§ WORK TO BE COMPLETED
After locating the line that contains "PADI ENRICHED AIR" in the data below, set down exactly that line and each one after it through the line that contains "Curso de Nitrox", and nothing more.

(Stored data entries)

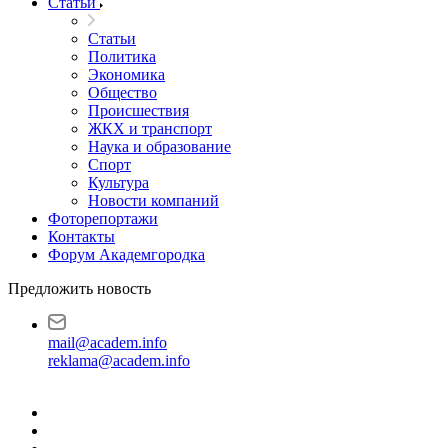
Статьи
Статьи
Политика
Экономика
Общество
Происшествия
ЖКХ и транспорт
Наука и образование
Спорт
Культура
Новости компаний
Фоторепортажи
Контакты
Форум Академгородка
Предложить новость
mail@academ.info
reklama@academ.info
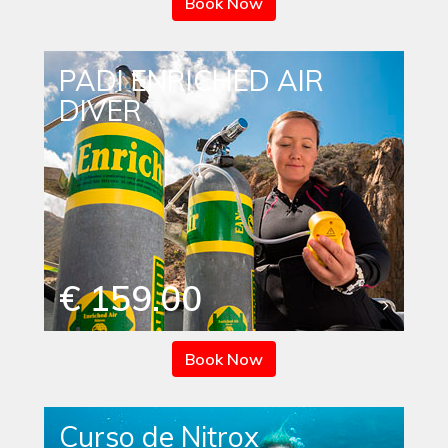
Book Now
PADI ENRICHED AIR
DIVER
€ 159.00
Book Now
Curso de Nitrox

--

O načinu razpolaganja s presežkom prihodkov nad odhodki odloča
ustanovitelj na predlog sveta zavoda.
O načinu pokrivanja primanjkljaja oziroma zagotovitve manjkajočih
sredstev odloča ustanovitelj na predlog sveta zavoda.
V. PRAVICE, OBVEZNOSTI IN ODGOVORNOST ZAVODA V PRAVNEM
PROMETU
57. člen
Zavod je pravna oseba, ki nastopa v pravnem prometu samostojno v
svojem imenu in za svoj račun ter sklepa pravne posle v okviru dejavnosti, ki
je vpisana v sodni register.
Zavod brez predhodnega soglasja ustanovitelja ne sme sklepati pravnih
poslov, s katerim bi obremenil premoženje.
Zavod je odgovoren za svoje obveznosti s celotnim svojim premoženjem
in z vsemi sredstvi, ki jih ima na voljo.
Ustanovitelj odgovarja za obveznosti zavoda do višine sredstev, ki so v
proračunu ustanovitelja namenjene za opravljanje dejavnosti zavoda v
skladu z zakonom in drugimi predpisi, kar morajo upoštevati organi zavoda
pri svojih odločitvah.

§ SOLUTION TO THIS PROBLEM
PADI ENRICHED AIR
DIVER
€ 159.00
Book Now
Curso de Nitrox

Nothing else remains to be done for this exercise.